The European Commission wants to modify the existing system in a way that is unacceptable for Hungary: by treating the interest of Hungarian employees and enterprises as secondary behind the interest of “old” member states and by attempting to regulate issues that belong clearly to the jurisdiction of member states. The Lisbon Treaty of 2009 provides a formal mechanism for the parliaments of member states to raise their voices against the EU’s trespass of their sovereignty – provided they formulate a legitimate claim. The Commission is obliged to respond to each legitimate demand, but in case one-third of parliaments of member states find the infringement claim justified by giving a reasoned opinion – each of which has two votes – a so-called “yellow card procedure” begins, which gives a warning sign to Brussels. In this case, the Commission must examine reasoned opinions tabled by member states and the College of Commissioners must decide over the future of the disputed proposal: they can either withdraw, amend or possibly maintain it without modification. The fact that it has only been for the third time that parliaments of member states used a “yellow card” to make the Commission reconsider its standpoint signals the weight of this issue.
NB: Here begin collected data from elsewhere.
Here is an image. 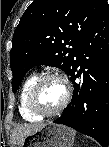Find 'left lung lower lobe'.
<instances>
[{"label":"left lung lower lobe","instance_id":"left-lung-lower-lobe-1","mask_svg":"<svg viewBox=\"0 0 109 147\" xmlns=\"http://www.w3.org/2000/svg\"><path fill=\"white\" fill-rule=\"evenodd\" d=\"M97 73L100 87L88 90L90 73ZM70 78L74 84L71 102L54 123L64 124L91 136L103 147L109 145V5L103 7L81 38Z\"/></svg>","mask_w":109,"mask_h":147}]
</instances>
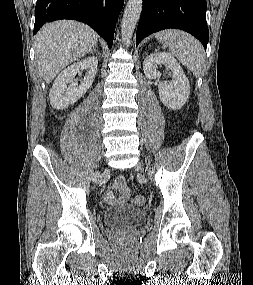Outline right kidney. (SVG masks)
Wrapping results in <instances>:
<instances>
[{
  "mask_svg": "<svg viewBox=\"0 0 253 285\" xmlns=\"http://www.w3.org/2000/svg\"><path fill=\"white\" fill-rule=\"evenodd\" d=\"M98 59L94 56L73 63L65 68L55 79L50 90V104L63 110L79 100L91 87L97 72ZM86 69V75L78 85L75 76Z\"/></svg>",
  "mask_w": 253,
  "mask_h": 285,
  "instance_id": "obj_1",
  "label": "right kidney"
}]
</instances>
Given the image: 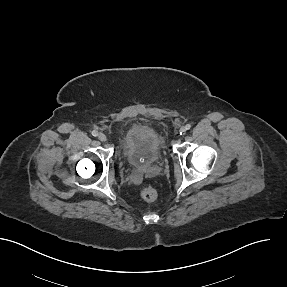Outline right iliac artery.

The parliaments of Hungary, Bulgaria, the Czech Republic, Denmark, Estonia, Croatia, Poland, Latvia, Lithuania, Romania and Slovakia have voted for a “yellow card”.
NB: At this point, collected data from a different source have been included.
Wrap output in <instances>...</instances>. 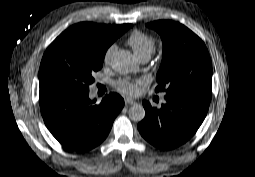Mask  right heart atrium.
I'll use <instances>...</instances> for the list:
<instances>
[{"label": "right heart atrium", "mask_w": 255, "mask_h": 177, "mask_svg": "<svg viewBox=\"0 0 255 177\" xmlns=\"http://www.w3.org/2000/svg\"><path fill=\"white\" fill-rule=\"evenodd\" d=\"M115 51V45H111L107 48V50L105 51V54H104V63H109L110 61V58L112 56V54L114 53Z\"/></svg>", "instance_id": "1"}]
</instances>
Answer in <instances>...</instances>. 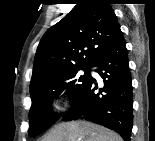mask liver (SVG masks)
<instances>
[{
  "label": "liver",
  "instance_id": "1",
  "mask_svg": "<svg viewBox=\"0 0 155 141\" xmlns=\"http://www.w3.org/2000/svg\"><path fill=\"white\" fill-rule=\"evenodd\" d=\"M42 141H122V138L92 122L70 121L55 125Z\"/></svg>",
  "mask_w": 155,
  "mask_h": 141
}]
</instances>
In the opinion of the Hungarian Government, it is of vital importance for the European Commission, as the “Guardian of the Treaties”, to thoughtfully examine objections raised by national parliaments and -- within the review process -- weigh the option of withdrawing the proposal, as they did in case of the so-called “Monti  II” proposal in 2012. It would be inadmissible, however, if the European Commission failed to respond to the disapproval in a reasonable manner, similarly to the case when a second “yellow card” had been raised  against the draft directive on the establishment of a European Public Prosecutor Office and it was left unheeded.